- [What the task requires]
Repeat the following data exactly, omitting pictures.

- [Input data]
◆ ◆ ◆ ◆
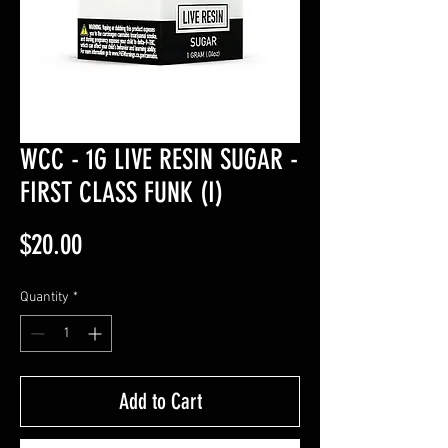
WCC - 1G LIVE RESIN SUGAR -
FIRST CLASS FUNK (I)
Price
$20.00
Quantity
*
Add to Cart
◆ ◆ ◆ ◆
- [The completed task]
WCC - 1G LIVE RESIN SUGAR -
FIRST CLASS FUNK (I)
Price
$20.00
Quantity
*
Add to Cart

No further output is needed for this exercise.